TASK TO CARRY OUT ->
Set down each record exactly. Omit the pictures.
____ SOURCE DATA
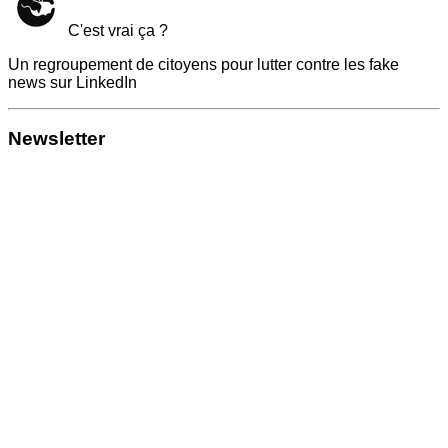
C'est vrai ça ?
Un regroupement de citoyens pour lutter contre les fake
news sur LinkedIn
Newsletter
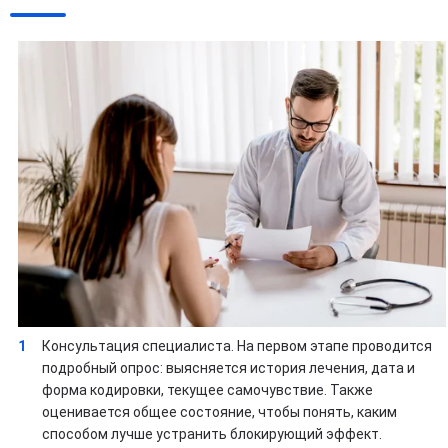
Консультация специалиста. На первом этапе проводится
подробный опрос: выясняется история лечения, дата и
форма кодировки, текущее самочувствие. Также
оценивается общее состояние, чтобы понять, каким
способом лучше устранить блокирующий эффект.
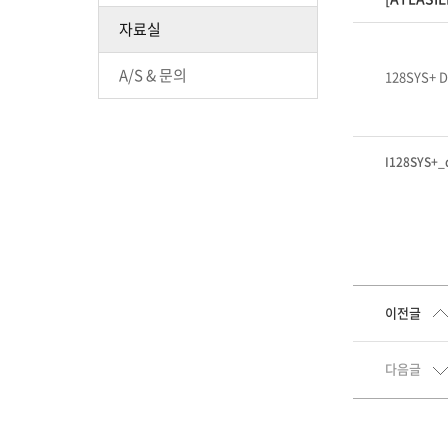
자료실
A/S & 문의
128SYS+ D
I128SYS+_
이전글
다음글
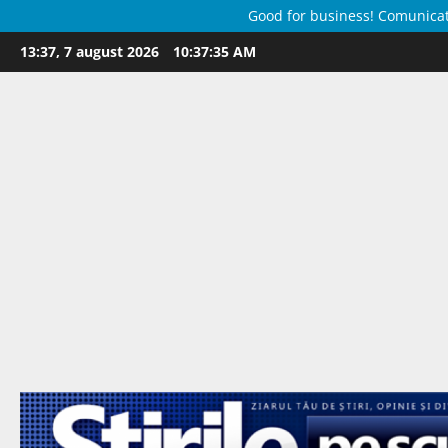
Good for business! Comunicate 
Skip
13:37, 7 august 2026
10:37:35 AM
to
content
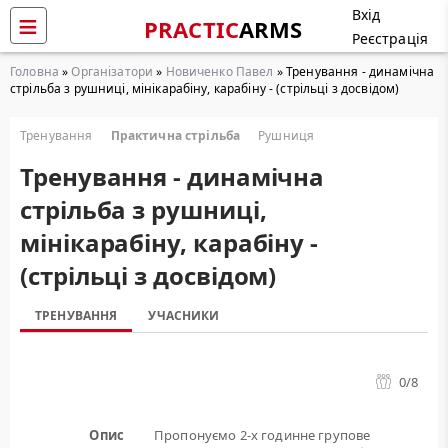
Вхід
PRACTIC
ARMS
Реєстрація
Головна
»
Організатори
»
Новиченко Павел
» Тренування - динамічна
стрільба з рушниці, мінікарабіну, карабіну - (стрільці з досвідом)
Тренування
Практична стрільба
Рушниця
Тренування - динамічна
стрільба з рушниці,
мінікарабіну, карабіну -
(стрільці з досвідом)
ТРЕНУВАННЯ
УЧАСНИКИ
0
/8
Опис
Пропонуємо 2-х годинне групове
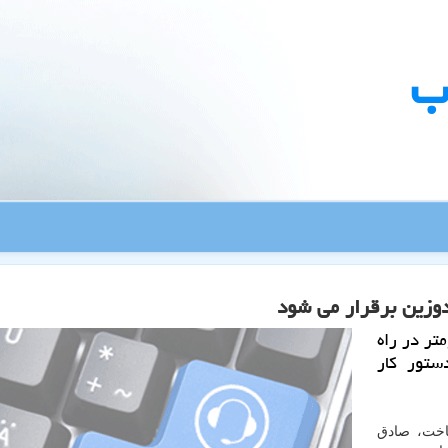
ب
وزین برقرار می شود
 فیبرنوری به مسافت ۲۷ كیلومتر در راه
ستور كار
اخت، صادق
________
YOUR SOLUTION ->
C'est vrai ça ?
Un regroupement de citoyens pour lutter contre les fake
news sur LinkedIn
Newsletter
Консультация специалиста. На первом этапе проводится
подробный опрос: выясняется история лечения, дата и
форма кодировки, текущее самочувствие. Также
оценивается общее состояние, чтобы понять, каким
способом лучше устранить блокирующий эффект.
자료실
A/S & 문의
128SYS+ D
I128SYS+_
이전글
다음글
Good for business! Comunicate 
Skip
13:37, 7 august 2026
10:37:35 AM
to
content
Вхід
PRACTIC
ARMS
Реєстрація
Головна
»
Організатори
»
Новиченко Павел
» Тренування - динамічна
стрільба з рушниці, мінікарабіну, карабіну - (стрільці з досвідом)
Тренування
Практична стрільба
Рушниця
Тренування - динамічна
стрільба з рушниці,
мінікарабіну, карабіну -
(стрільці з досвідом)
ТРЕНУВАННЯ
УЧАСНИКИ
0
/8
Опис
Пропонуємо 2-х годинне групове
ب
وزین برقرار می شود
 فیبرنوری به مسافت ۲۷ كیلومتر در راه
ستور كار
اخت، صادق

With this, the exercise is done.